Rounding out the bunch; Forensics puts you in the role of Doctor Naomi Kimishima, someone who you may recognize as the second doctor in Second Opinion. In this, you play a point-and-click adventure where you end up autopsying the body, and then trying to find out just how this person’s “torch” went out. It uses the very basic principles of Point and Click adventures, whilst doing all that it can to innovate the franchise and including it’s own little flair into things. If any of you have played the Phoenix Wright games, think of this mode as an upgraded version of that. The stories are compelling and fascinating, often throwing even experts of mystery off the scent, always having some sort of plot twist about the murder or some sort of underlying hint which all leads back to the main theme of Trauma Team, but…well, man.
This gameplay mode could possibly be my favourite part of it, simply based on the flair that they show here. The second case and the fourth case in particular are exceptionally brilliant, with talented writing and an absolutely wonderful idea seeping through the seems. If that’s not enough, the main character Naomi, is a fascinating woman. She says the most unusual things at times, and actually has the ability to hear the dying words of a corpse. This comes in handy during the cases, but more often than not, adds some sort of mystique element to the story. Knowing how someone died, and then unravelling it all…it’s exciting. There may not be a big reveal for any of these cases, but it’s the delivery of them all that is the killer aspect; which ultimately creates a gameplay mode in Trauma Team that I just can’t bring myself to complain about…especially when you enjoyed it as much as I did.
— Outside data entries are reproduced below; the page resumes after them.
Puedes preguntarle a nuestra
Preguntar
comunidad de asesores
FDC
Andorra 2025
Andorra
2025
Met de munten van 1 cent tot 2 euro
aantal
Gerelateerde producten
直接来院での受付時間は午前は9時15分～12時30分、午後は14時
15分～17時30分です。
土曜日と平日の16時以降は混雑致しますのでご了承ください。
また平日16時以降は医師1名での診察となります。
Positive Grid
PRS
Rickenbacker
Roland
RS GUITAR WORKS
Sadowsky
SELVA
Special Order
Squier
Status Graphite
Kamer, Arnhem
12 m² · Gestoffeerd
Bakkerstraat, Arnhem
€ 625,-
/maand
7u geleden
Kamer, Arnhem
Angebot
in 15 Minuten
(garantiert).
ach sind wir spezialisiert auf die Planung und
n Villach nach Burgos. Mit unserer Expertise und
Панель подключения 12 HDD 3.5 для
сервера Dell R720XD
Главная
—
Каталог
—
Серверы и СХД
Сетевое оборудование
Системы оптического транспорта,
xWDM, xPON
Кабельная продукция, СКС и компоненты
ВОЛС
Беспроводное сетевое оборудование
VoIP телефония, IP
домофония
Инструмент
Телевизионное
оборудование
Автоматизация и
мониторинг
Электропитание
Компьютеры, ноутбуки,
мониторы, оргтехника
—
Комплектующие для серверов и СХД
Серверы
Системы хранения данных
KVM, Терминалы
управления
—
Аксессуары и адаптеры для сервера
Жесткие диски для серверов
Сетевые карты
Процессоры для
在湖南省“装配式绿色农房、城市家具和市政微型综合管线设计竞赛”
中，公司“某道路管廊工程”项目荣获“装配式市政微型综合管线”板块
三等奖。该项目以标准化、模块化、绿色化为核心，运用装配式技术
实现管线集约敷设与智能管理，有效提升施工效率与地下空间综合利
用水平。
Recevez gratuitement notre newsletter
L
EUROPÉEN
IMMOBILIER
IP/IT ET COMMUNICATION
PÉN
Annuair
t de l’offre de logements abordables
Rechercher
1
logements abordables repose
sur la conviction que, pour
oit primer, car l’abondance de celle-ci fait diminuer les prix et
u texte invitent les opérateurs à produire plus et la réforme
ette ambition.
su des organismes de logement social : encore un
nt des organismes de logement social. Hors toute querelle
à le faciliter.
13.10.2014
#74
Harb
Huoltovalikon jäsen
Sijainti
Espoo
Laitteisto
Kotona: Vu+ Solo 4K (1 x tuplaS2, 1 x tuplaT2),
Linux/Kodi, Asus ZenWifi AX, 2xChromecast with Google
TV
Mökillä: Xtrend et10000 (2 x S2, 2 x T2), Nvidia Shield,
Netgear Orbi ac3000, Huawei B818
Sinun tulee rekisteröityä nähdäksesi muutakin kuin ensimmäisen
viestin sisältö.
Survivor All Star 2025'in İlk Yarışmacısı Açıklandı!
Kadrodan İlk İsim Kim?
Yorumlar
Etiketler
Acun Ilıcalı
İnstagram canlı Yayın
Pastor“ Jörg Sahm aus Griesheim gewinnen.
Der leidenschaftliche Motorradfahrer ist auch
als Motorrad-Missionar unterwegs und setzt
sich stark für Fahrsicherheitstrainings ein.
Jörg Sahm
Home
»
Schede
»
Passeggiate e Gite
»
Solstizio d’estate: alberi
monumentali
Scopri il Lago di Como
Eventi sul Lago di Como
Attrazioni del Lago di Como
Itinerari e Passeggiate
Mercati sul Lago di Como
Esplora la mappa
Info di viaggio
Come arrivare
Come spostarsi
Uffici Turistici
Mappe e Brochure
That’s the gameplay. However, I do need to have a special word about the final chapter of the game, because the plot for the custom illness and the way that it goes ahead and delivers this, with pretty powerful characterization and a very interesting flair for storytelling shine through over everything else, and that’s not even to touch on how they manage to combine everyone’s stories and abilities together, whilst putting in a tale about a tragedy and an epidemic. I didn’t see half of the things I expected here; they actually went above and beyond with their storytelling and made something that really is worthy of being it’s own game. All the gameplay styles come together in the way you’d expect; you diagnose the first victims, you treat hundreds of them as they arrive, you operate on a handful of the critical ones to save them, you analyse the corpses to find out what killed them and then you track down the source of it, thanks to Little Guy being in the FBI.
When it boils down to it, Trauma Team takes the successful formula of the first two games, tones down the difficulty a little whilst still having the insane difficulty on higher rankings, and makes it into more of a story/experience than a game. It’s something that I really enjoyed going through, and something that i’d really recommend to anyone looking for an “unusual” Wii game…or one of those so called hidden gems.